Citizen Analisis
CITIZEN ANALISIS: Nurdin Abdullah, KPK dan Jejaring Korupsi di Sulsel, 'Bersiaplah Wahai Pencuri'
NA tak sendiri. Hampir semua pilkada di Sulsel melibatkan cukong dengan APBD sebagai lembaran akhir kesepakatan.
Oleh
Akbar Faizal
Direktur Nagara Institute/Anggota DPR RI 2 Periode Dapil Sulsel
TRIBUN-TIMUR.COM, MAKASSAR - Dimulai langsung dari pucuknya, Gubernur Nurdin Abdullah ditangkap KPK, KPK mengobrak-abrik Sulawesi Selatan, Sulsel.
Sebuah penantian yang lama. Saya pernah mengeluhkan soal ini kepada pimpinan KPK dan Deputi Penindakan saat itu, Firli Bahuri, yang kini menjadi Ketua KPK.
Mengapa lembaga antirasuah ini selalu 'melewati' Sulsel dalam berbagai operasinya? Setelah Jawa Tengah, misalnya, operasi KPK berikutnya meloncat ke daerah timur Indonesia lainnya. Atau mengubek-ubek wilayah barat setelah mengobok-obok Jawa Barat atau Jawa Timur.
Perselingkuhan para penguasa wilayah dengan kontraktor infrastruktur yang lalu bermetamorfosis menjadi cukong sudah sangat memuakkan.
Pesta pernikahan putra seorang cukong proyek infrastruktur dengan putri cukong lainnya di sebuah hotel mewah di Makassar beberapa tahun lalu adalah penampilan terbuka keakraban mereka.
Hampir semua kepala pemerintahan daerah dan penegak hukum hadir.

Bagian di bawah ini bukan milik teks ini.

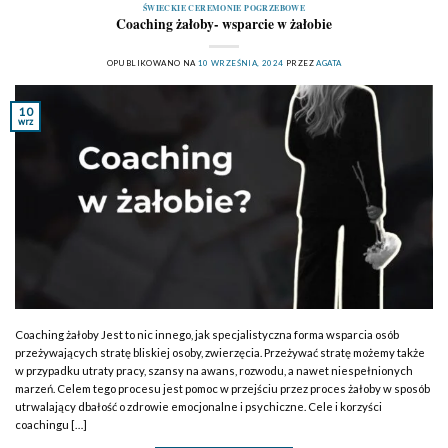
ŚWIECKIE CEREMONIE POGRZEBOWE
Coaching żałoby- wsparcie w żałobie
OPUBLIKOWANO NA
10 WRZEŚNIA, 2024
PRZEZ
AGATA
10
wrz
Coaching żałoby Jest to nic innego, jak specjalistyczna forma wsparcia osób
przeżywających stratę bliskiej osoby, zwierzęcia. Przeżywać stratę możemy także
w przypadku utraty pracy, szansy na awans, rozwodu, a nawet niespełnionych
marzeń. Celem tego procesu jest pomoc w przejściu przez proces żałoby w sposób
utrwalający dbałość o zdrowie emocjonalne i psychiczne. Cele i korzyści
coachingu […]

Larut dalam kemewahan pesta. Para pemerhati korupsi menyaksikan dari jauh dan semakin yakin perselingkuhan itu masif.
NA menang pilkada gubernur pada 2018 terutama oleh keberhasilannya mengubah wajah Bantaeng.
Kabupaten miskin yang wilayahnya hanya tujuh kecamatan itu menjadi tolok ukur keberhasilan pembangunan sebuah daerah.
Anggota DPRD dari banyak daerah di Indonesia berdatangan. Judulnya sih Ingin belajar mengelola daerah sambil menghabiskan anggaran kedewanan mereka.
Kedekatan NA dengan Pemerintah Jepang juga menjadi faktor pendukung tersendiri. Magister dan doktoralnya didapatkan di Jepang.
Bantaeng menerima banyak bantuan langsung maupun tak langsung. Ambulance modern hingga mobil pemadam kebakaran yang bahkan belum dimiliki Pemerintah Kota Jakarta atau Surabaya berseliweran di Bantaeng.
Tapi pilkada selalu mahal. Keberhasilan memimpin Bantaeng adalah satu hal. Tapi pemilih di 23 kabupaten lainnya selain Bantaeng butuh treatment politik tersendiri. Cukong jawabannya.
NA tak bisa mengelak. Perselingkuhan dimulai. Kesepakatan terbangun secara diam-diam. Butuh dana besar untuk melalui seluruh proses pilkada.
Dari survei awal, membeli tiket partai bernama mahar yang semakin mahal, survei-survei lanjutan, pembentukan tim sukses dan pelatihan saksi.
Tentu saja proyek-proyek infrastruktur APBD yang menjadi penjaminan kesepakatan jahat mereka. Pengkhianatan terhadap rakyat dimulai bahkan mungkin sejak lama.